Мадлен даже остановилась, глянула на него, честное слово, восхищенно:
– Слу-у-ушай! А ведь гениальная идея! Если с такой точки зрения, если все взвесить и сто раз отмерить, чтобы не пристукнули…
Вот только писательница из меня… Мне и в школе-то сочинения никак не давались, я и свидетельство получила только потому, что давала учителю и так, и сяк… Нет, писать-то меня научили грамотно, а вот сочинять…
– Ну, это просто делается, – сказал Мазур. – Найдешь какого-нибудь газетного щелкопера в том же центре провинции – сама говорила, что там есть хваткие бульварные писаки. Возьмешь его в долю, и все получится – ты будешь рассказывать, а он уж раскудрявит так, что покупателей будет достаточно…
– Ух ты! И точно! Я как-то не подумала… а ведь слышала, что так делается. Спасибо от души, неплохая мысль…
Вот так вот мимоходом и поборюсь с коррупцией в африканской глубинке, весело подумал Мазур. Дома не особенно-то и получалось, так хоть здесь…
– Долго еще? – спросил он.
– Да нет, считай, почти пришли. Что ты улыбаешься?
– Электричество и душ… – сказал Мазур. – Особенно душ…
– Ну, электричества там нет, – разочаровала его Мадлен. – Шахтерские мэра не особенно балуют, и его домики не попали в «топазовый квартал», к которому свет и водопровод подведены. А приличный генератор ставить его жаба давит. Керосиновыми лампами обходится. Что-то в этом есть: какая разница, при электричестве или керосиновой лампе трахаться? Этим, из префектуры, даже нравится – экзотика, им в кайф. А вот душ есть. У него там аквантано.
– Что?
– А ты не знал? Это еще португальцы придумали, когда не было водопровода. На крыше стоит здоровенный бак с водой, так что душ будет полноценный. В Лубебо у всех, кто побогаче, стоят аквантано. Закачивают воду из речки. Будешь смеяться, может, но здесь самый процветающий бизнес – торговля водой. Есть один тип – я с ним тоже трахалась – он и держит монополию. У него восемь водовозок и еще десяток грузовиков, которые из Инкомати возят питьевую воду в бутылях. Даже многие из рвани покупают. Кипятить речную черт знает сколько времени, пока вся зараза не выварится – еще дороже обходится. Да и зараза в речной воде бывает такая, что ее не изничтожишь, хоть сутки кипяти… Даже у нас в деревне все дачака покупали воду в бутылях – я ж говорю, расходов меньше…

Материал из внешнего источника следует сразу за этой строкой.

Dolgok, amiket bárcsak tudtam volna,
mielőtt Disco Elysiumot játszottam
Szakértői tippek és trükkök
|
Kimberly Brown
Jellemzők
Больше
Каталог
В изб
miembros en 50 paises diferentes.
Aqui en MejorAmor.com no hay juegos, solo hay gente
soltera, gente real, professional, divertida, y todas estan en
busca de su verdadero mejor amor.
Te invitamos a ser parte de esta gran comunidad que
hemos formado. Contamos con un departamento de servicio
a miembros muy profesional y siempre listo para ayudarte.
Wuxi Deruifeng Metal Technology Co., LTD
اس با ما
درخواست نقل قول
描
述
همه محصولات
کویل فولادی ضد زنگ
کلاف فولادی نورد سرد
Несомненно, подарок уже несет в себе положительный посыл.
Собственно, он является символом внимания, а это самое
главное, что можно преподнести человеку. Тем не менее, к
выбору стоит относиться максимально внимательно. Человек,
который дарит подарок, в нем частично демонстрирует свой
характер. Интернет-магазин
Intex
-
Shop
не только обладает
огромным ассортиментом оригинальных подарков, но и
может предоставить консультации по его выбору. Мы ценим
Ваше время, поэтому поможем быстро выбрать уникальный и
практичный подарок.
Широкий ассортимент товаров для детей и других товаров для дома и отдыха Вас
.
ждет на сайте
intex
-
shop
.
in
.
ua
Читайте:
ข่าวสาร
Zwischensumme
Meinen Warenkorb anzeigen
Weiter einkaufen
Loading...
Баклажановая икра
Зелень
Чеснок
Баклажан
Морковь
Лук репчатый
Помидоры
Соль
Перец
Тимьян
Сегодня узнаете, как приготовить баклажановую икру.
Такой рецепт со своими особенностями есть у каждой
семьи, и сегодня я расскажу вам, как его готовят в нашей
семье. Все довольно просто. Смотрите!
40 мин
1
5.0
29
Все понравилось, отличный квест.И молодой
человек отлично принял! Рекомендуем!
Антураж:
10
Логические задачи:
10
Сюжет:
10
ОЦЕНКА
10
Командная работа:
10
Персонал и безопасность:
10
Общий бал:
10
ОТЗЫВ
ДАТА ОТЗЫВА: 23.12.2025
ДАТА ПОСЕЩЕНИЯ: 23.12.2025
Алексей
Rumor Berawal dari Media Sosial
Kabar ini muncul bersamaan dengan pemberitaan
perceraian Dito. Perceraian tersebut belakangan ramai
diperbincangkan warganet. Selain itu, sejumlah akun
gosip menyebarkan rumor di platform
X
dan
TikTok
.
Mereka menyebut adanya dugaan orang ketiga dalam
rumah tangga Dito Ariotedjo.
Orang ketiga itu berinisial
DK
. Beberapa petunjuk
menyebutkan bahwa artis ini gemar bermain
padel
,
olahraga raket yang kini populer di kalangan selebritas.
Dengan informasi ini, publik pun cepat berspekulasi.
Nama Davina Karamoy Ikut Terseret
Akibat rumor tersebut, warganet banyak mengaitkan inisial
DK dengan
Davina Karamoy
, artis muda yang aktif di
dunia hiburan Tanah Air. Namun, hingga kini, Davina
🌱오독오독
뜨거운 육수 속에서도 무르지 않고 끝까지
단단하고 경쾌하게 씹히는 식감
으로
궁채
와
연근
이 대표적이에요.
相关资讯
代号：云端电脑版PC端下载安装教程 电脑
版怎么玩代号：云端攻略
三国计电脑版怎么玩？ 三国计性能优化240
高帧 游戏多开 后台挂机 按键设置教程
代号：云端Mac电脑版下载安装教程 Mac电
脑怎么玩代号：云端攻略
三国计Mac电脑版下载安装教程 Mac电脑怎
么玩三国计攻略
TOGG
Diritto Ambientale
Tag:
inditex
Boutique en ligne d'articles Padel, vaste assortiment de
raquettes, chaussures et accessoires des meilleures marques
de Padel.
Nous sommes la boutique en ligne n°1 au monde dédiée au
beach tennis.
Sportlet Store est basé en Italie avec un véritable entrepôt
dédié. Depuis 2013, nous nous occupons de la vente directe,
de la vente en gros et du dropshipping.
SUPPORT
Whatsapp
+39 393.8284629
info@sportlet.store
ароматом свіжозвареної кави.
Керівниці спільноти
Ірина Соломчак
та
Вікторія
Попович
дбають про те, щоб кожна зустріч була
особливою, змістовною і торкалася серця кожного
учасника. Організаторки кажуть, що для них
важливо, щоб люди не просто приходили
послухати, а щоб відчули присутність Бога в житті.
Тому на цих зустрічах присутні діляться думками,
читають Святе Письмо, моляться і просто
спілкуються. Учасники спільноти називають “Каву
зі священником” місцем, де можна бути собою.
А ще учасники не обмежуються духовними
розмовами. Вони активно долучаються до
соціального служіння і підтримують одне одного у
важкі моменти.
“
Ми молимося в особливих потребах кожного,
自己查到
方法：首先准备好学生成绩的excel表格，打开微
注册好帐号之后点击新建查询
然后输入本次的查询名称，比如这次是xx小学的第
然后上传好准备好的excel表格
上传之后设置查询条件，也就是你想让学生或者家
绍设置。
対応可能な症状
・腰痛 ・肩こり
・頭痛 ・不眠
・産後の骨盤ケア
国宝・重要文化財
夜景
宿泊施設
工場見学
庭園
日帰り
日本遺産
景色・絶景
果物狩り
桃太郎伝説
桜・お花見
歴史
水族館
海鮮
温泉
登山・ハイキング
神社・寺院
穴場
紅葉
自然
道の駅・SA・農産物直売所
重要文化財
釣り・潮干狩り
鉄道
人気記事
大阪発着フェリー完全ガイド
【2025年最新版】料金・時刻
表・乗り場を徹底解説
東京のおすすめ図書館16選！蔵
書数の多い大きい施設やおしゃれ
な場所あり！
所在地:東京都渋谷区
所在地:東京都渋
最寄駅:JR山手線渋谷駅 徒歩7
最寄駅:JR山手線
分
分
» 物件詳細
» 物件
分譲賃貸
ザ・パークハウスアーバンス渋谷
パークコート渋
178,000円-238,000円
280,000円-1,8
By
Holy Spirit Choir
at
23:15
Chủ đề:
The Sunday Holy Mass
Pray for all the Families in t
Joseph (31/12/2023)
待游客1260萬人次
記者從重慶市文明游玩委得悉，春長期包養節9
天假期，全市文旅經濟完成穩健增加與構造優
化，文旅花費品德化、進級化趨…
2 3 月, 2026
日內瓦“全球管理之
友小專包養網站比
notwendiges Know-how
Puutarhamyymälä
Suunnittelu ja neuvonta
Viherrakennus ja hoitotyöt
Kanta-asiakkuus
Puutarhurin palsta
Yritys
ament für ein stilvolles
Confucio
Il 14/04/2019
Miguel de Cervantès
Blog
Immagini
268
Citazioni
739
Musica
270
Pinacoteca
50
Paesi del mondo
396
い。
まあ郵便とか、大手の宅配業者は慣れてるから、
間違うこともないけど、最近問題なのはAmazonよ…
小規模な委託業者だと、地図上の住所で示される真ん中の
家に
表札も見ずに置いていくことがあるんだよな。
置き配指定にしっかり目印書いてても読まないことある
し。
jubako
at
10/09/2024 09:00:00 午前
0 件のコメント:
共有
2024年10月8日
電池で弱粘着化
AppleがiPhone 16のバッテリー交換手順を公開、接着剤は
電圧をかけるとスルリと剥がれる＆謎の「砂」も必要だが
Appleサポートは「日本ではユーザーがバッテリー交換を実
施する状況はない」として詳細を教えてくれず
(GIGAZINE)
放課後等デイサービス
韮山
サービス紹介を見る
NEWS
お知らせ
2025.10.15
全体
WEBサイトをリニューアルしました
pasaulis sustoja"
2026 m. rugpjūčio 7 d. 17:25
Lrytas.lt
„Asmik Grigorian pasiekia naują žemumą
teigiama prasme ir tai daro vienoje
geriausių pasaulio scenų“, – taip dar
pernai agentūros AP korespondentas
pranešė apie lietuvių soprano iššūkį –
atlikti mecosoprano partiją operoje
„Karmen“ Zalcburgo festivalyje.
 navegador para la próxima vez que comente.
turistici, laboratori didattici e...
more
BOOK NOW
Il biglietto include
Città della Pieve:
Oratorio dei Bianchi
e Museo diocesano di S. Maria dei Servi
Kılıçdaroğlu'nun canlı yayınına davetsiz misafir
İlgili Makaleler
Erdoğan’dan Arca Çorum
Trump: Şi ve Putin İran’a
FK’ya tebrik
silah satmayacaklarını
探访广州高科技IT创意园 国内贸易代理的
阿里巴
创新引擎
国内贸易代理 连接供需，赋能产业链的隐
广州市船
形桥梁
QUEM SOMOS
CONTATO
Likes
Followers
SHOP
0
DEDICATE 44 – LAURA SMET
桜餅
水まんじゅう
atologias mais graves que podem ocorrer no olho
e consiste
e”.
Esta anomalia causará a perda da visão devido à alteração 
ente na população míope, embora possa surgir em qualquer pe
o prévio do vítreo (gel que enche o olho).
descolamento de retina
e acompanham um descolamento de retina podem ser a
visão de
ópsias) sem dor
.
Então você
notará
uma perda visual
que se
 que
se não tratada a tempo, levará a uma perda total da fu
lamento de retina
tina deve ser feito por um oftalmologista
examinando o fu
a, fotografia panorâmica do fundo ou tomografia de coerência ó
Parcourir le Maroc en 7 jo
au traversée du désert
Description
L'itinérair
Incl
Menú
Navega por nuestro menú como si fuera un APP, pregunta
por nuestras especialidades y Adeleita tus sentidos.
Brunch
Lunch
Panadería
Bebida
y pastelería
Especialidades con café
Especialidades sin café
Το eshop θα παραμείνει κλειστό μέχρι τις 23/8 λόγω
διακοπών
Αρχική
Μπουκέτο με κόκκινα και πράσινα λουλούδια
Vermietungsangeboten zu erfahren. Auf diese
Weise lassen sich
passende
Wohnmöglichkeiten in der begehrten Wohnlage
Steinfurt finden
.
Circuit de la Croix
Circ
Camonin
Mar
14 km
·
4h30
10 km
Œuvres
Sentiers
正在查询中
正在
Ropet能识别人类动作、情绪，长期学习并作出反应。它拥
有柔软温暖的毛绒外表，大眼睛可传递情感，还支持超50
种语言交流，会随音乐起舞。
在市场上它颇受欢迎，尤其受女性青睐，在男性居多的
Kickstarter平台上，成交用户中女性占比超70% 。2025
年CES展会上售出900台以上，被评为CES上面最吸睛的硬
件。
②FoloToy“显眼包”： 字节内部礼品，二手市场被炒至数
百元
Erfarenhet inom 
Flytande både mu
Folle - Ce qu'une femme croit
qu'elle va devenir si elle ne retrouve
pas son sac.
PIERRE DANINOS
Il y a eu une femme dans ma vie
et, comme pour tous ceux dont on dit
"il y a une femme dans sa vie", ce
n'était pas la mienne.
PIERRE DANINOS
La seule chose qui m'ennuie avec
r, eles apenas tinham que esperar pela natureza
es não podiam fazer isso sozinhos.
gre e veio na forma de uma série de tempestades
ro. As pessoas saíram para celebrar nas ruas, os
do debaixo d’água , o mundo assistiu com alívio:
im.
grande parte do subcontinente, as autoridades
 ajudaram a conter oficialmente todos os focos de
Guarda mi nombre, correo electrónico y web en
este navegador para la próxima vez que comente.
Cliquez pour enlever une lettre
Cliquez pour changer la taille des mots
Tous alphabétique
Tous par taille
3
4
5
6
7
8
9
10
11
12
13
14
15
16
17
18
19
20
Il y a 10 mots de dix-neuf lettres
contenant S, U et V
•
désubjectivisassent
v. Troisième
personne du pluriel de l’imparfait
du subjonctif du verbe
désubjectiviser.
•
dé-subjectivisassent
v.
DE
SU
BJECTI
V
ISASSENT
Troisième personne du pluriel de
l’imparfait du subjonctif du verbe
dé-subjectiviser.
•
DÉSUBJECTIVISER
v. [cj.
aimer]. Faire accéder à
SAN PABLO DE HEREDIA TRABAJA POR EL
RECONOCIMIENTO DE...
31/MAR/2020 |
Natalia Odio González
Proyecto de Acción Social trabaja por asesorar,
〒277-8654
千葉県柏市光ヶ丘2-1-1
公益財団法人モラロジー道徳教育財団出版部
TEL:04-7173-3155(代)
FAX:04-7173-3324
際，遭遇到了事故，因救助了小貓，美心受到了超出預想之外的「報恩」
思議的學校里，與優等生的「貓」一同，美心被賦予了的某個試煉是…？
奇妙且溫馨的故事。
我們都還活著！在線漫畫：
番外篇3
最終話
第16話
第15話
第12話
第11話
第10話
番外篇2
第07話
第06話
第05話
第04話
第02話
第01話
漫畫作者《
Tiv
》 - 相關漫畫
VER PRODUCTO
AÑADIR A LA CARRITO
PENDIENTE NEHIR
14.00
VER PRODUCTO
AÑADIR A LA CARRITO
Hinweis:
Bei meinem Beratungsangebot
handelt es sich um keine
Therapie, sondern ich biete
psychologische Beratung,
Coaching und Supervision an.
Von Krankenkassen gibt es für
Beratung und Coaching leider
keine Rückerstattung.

Ну вот, почти и пришли. Домов пять миновать – и во-о-он оно, слева в конце улицы, мэрское гнездышко…
– Погоди-ка, – сказал Мазур. – Что, туда и постояльцев со стороны, вроде меня, пускают?
– Ну вообще-то сторонних не пускают, – сказала Мадлен. – Велик ли навар с обычного постояльца? Не для того заведение устроено. Но со мной – пустят. Своя девочка клиента привела – это уже другой расклад. Правда, денежку, сам понимаешь, придется совать всем и каждому… я тебе сейчас быстренько растолкую, кому сколько нужно будет совать, чтобы не баловать чересчур, а по таксе…
Мэрским гнездышком оказался двухэтажный прямоугольный дом годочков семидесяти от роду, содержавшейся в порядке, обнесенный ажурной чугунной оградой. Естественно, без всякой вывески – не стремился мэр к публичности, в точности как партийные шишки в советские времена, обожавшие такие точно домики без вывесок – служившие тем же целям, что и этот очаг культуры. А как его еще назвать? Танцы здесь имеют место быть – пусть специфические. Даже фильмы снимают – пусть опять-таки специфические. По здешним меркам – именно что очаг культуры, ха…
Мадлен уверенно распахнула ажурную калитку – хорошо смазанные петли не скрипнули – первой направилась к крыльцу, у которого скучающе расхаживал верзила с заткнутой за пояс внушительной дубинкой, сделанной по образцу старинных боевых палиц времен короля Бачаки – тщательно отшлифованное наждачной, чуть изогнутое древко с небольшой бульбой на нижнем конце, набалдашник размером с небольшое яблоко с небольшим конусиком-выступом. Мазур еще во время прошлой командировки изучил такие дубинки и знал: оружие серьезное, можно нанести и тычковый улар, а уж если со всей дури приложить по башке – мозги вынесет. Мастерски обращаться с такой дубинкой – целое искусство, старинные оружейники и воины дело знали…
Верзила заступил дорогу без тени агрессивности – скорее уж с равнодушным видом автоматического шлагбаума. Подробно проинструктированный касаемо тарифов Мазур сунул ему не особенно и крупную купюру. Верзила моментально посторонился и даже изобразил на роже (служившей наглядным доказательством того, что человек, как некоторые сплетничают, произошел от обезьяны) подобие гостеприимной улыбки.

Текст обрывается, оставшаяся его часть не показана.